Why mode separation exists

Your CSA-101 CPU ran everything at machine level. The Virtus OS v1 kernel and the user application were both in the same address space, with no hardware enforcement separating them. A buggy user program could corrupt kernel data. A malicious user program could execute csrw mtvec, <attacker_address> to redirect all traps to attacker code.

The RISC-V privileged architecture adds a mode bit to the CPU state. In M-mode (machine mode), all instructions and CSRs are accessible. In U-mode (user mode), privileged instructions cause an illegal-instruction exception. The transition from U to M happens only through the trap mechanism, giving the OS full control of the interface.

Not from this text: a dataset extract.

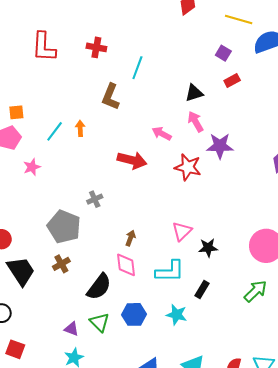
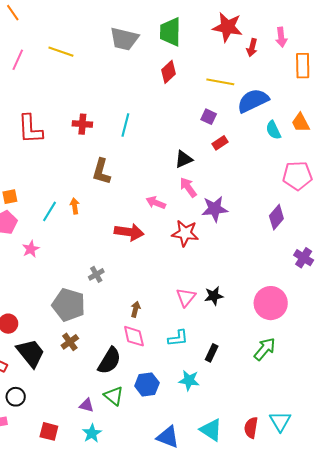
cyan line: (137, 68) -> (125, 125), moved
black star: (208, 248) -> (214, 296), moved
cyan L-shape: (170, 271) -> (178, 338), size x0.7
red square: (15, 349) -> (49, 431), moved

RISC-V defines three privilege levels: M (machine), S (supervisor), and U (user). CSA-201 implements U and M in Modules 2-5. S-mode (the supervisor level used by Linux kernel code) is an optional extension that Module 6 and 7 add when you implement the full Sv32 MMU that requires it.

The six trap CSRs

Six machine-level CSRs control the trap mechanism:

mstatus (machine status register). The most important bits: MPP (bits 12:11) holds the privilege mode that was active when the trap occurred; MIE (bit 3) is the global machine-level interrupt enable. When a trap fires, the CPU clears MIE (disabling further interrupts) and writes the previous mode into MPP.

mtvec (machine trap-vector base-address register). The trap handler address. Two modes: direct (all traps jump to BASE) and vectored (exceptions jump to BASE; interrupts jump to BASE + 4*cause). For CSA-201, use direct mode; set mtvec to the address of your assembly trap handler at boot time.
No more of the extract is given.